What about civil service reform, fighting corruption, and recovering public funds? All the way to preparing the political scene for free and fair elections at the end of the transitional period.

Mandatory duties

These are the most important responsibilities of the transitional government, and according to what the constitutional charter states, independent commissions must be established to implement these important provisions for the democratic transition. So far, these commissions have not been formed, nor has the Transitional Legislative Council. Does the “Forces of Freedom and Change” that nominates Prime Minister Dr. Abdullah Hamdok, the list from which his government is chosen, has an objective evaluation of the performance of the previous government and the reasons for its failure in many files? Is the FFC aware of the danger that all this time of the transitional period will pass in the absence of Parliament? And then the absence of the role of legislation, supervision, and accountability for a period that is supposed to lay the foundation for a democratic transition?

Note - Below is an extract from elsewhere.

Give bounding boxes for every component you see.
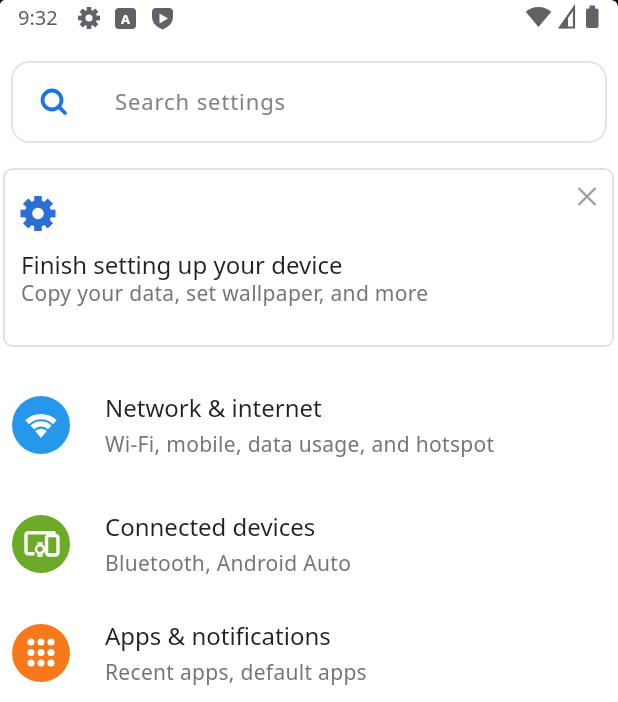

Did it choose the new ministers on the basis of competence or purely partisan quotas? Unfortunately, the quota approach is the eminent feature of the upcoming ministerial formation that comes in implementation of the Juba Peace Agreement, which provides for the allocation of ministerial and sovereign seats to the military and political factions that signed it, and also stated the extension of the transitional period as its period begins to be calculated (39 months) starting from the date of signing the agreement (October 3, 2020) instead of starting from the date of the signing of the constitutional document (August 17, 2019), and among the amendments to the constitutional charter excluding ministers and members of the Sovereignty Council from the signatories of the Juba Peace Agreement from “the prohibition of running in the general elections following the transitional period for the occupants Constitutional positions in it, ”and this exception is an explicit evidence of dealing with the transitional period with a mentality of possessing“ political rewards ”, not with a mentality of sacrifice and effort to establish a different political reality.